• [Task requirements]
Work through the entries below and show every line in which "this" is found.

BEGIN

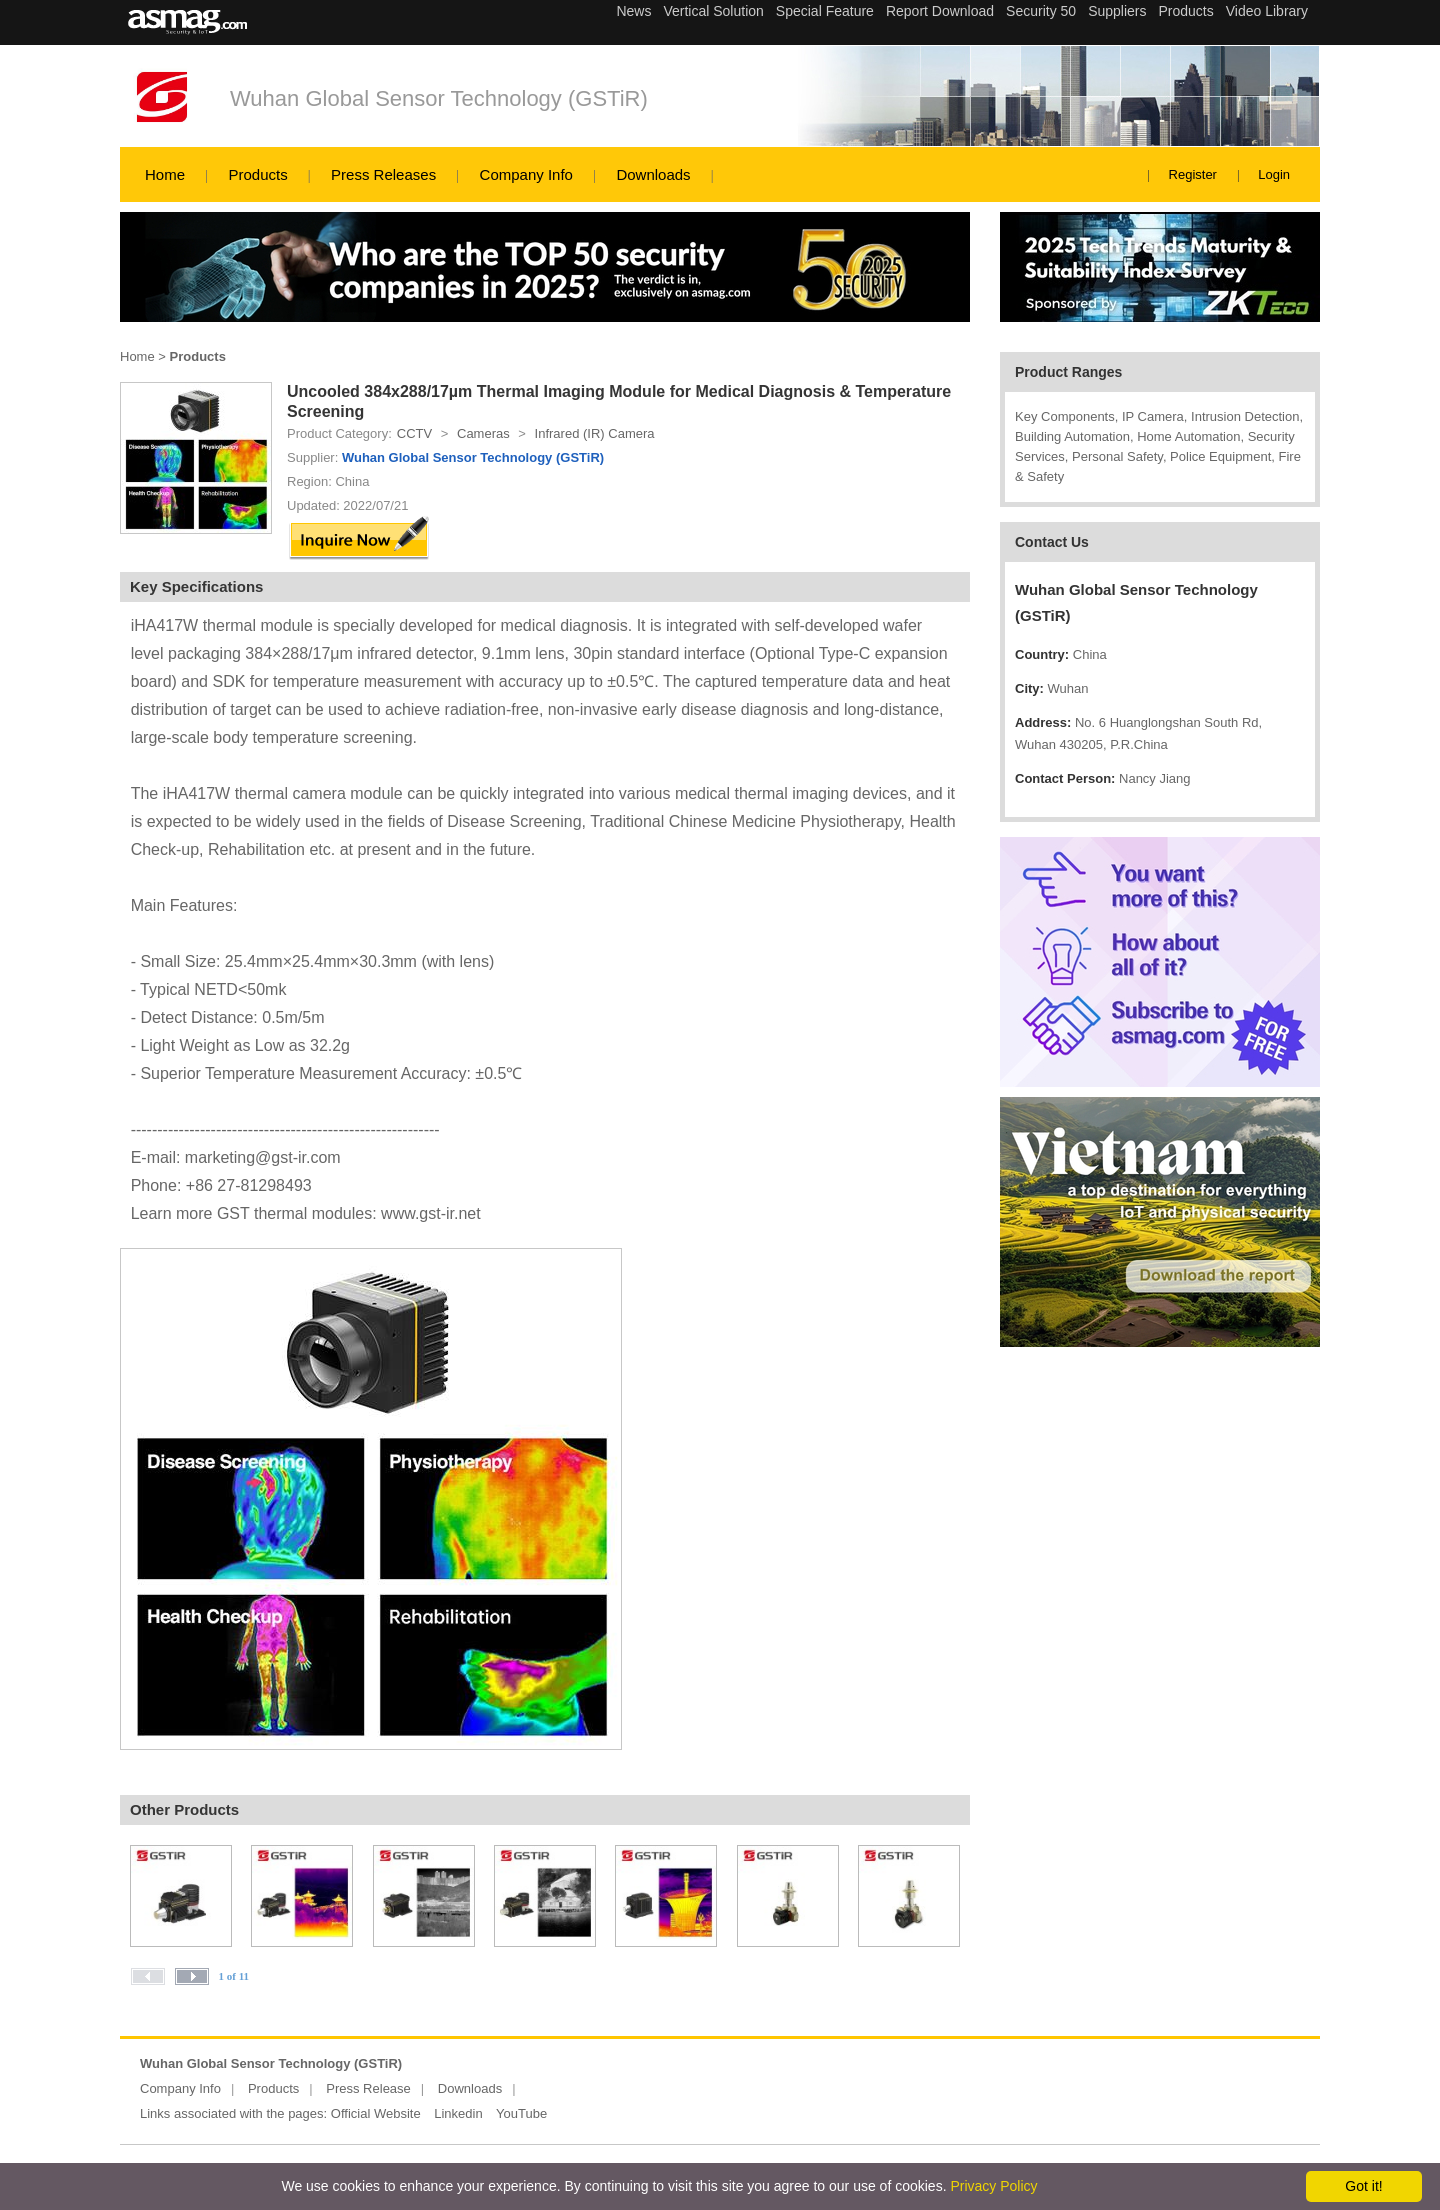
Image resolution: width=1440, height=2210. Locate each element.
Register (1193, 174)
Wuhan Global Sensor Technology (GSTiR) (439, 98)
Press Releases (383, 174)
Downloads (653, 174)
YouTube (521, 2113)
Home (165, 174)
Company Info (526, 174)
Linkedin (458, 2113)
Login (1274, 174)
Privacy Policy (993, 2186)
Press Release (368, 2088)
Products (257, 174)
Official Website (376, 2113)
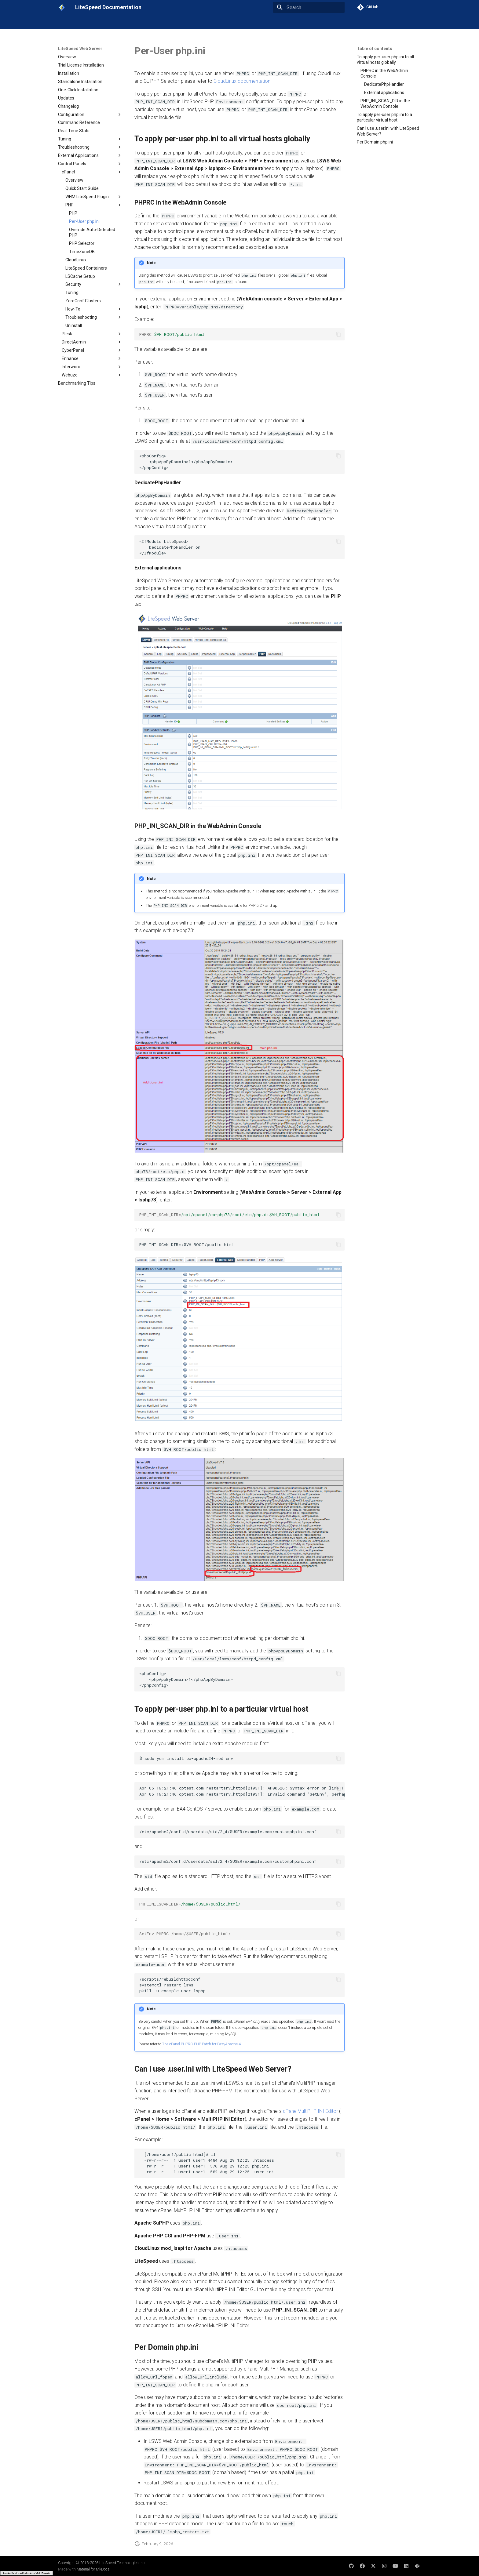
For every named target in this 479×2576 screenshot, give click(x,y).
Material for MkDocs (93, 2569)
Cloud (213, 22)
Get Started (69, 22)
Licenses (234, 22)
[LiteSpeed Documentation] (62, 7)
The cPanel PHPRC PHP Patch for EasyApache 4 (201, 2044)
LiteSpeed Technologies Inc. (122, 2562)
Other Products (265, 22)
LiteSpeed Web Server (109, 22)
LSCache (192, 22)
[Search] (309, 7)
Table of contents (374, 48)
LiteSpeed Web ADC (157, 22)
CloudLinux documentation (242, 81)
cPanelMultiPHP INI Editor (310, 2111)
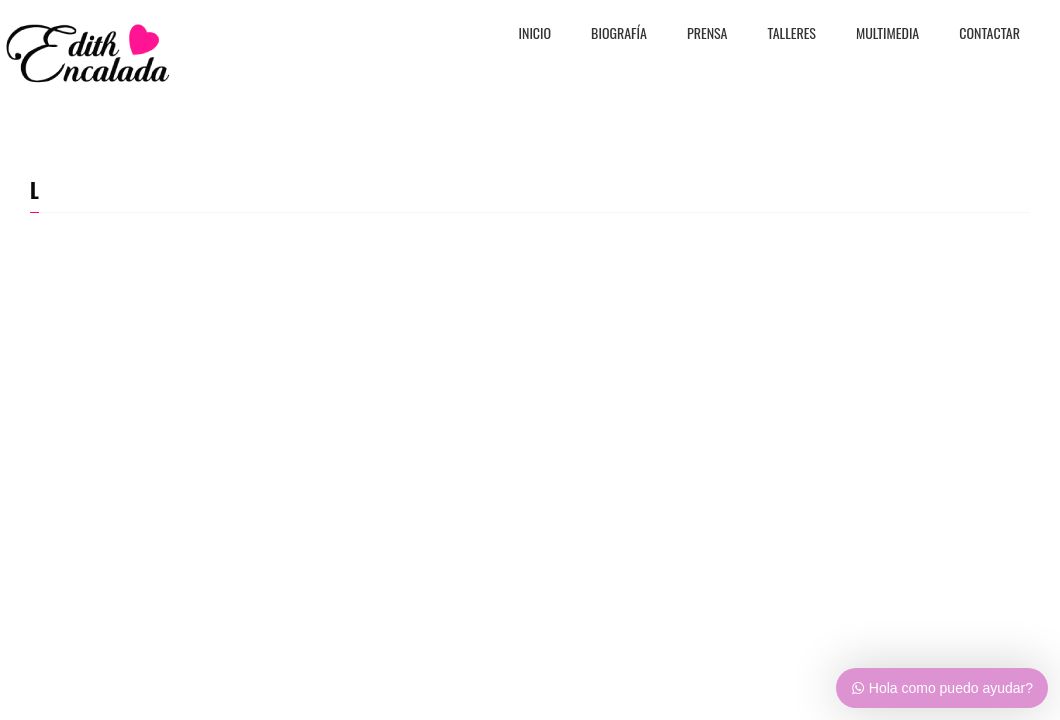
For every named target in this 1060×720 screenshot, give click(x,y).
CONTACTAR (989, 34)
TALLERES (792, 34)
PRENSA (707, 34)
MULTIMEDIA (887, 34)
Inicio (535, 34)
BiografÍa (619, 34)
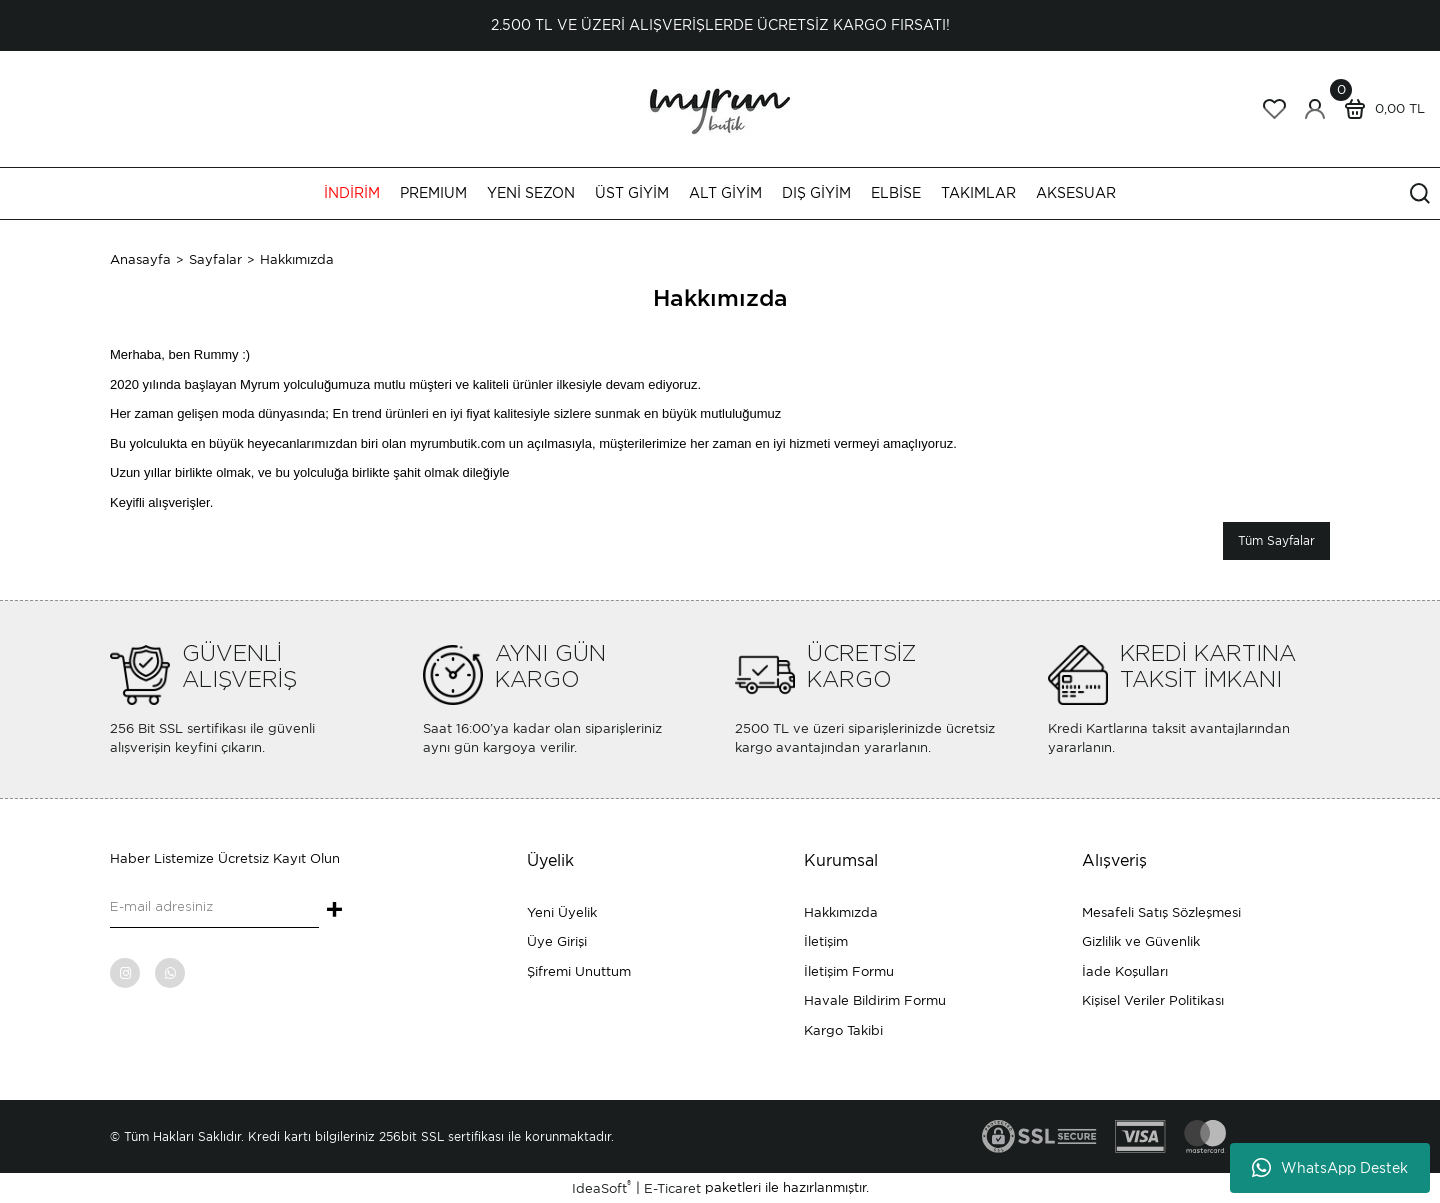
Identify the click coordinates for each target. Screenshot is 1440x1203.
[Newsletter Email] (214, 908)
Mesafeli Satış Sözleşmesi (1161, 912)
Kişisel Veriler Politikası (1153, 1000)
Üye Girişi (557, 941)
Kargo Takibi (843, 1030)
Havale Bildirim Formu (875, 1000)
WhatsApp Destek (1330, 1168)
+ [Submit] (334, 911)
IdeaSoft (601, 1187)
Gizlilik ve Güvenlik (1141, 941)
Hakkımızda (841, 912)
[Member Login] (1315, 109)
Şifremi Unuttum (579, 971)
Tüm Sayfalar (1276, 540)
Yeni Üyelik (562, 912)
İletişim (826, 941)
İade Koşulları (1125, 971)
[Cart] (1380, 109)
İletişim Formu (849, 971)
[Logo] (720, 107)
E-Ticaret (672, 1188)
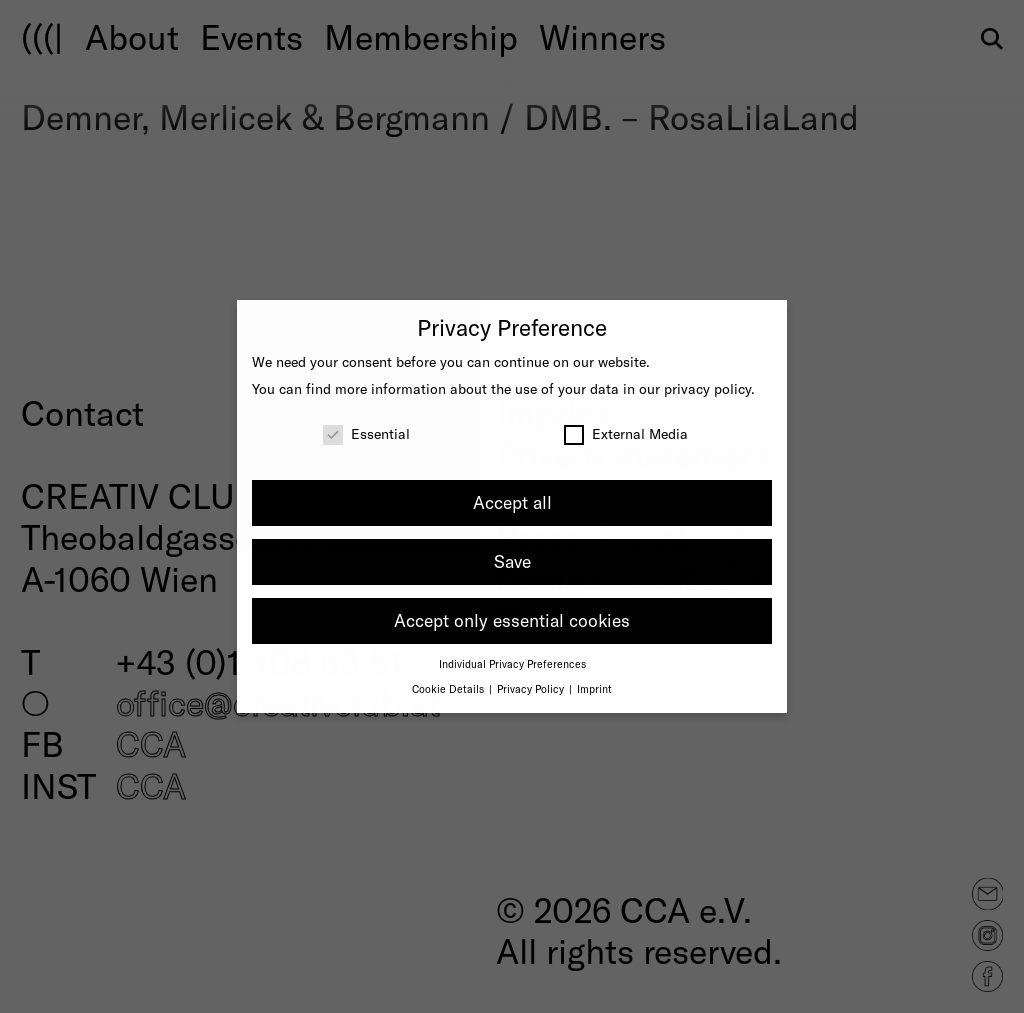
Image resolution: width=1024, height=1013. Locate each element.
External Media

END

• [Written solution]
For every named target in this 479×2576 screenshot, give click(x,y).
For every named target in this 1060×720 screenshot, give click(x,y).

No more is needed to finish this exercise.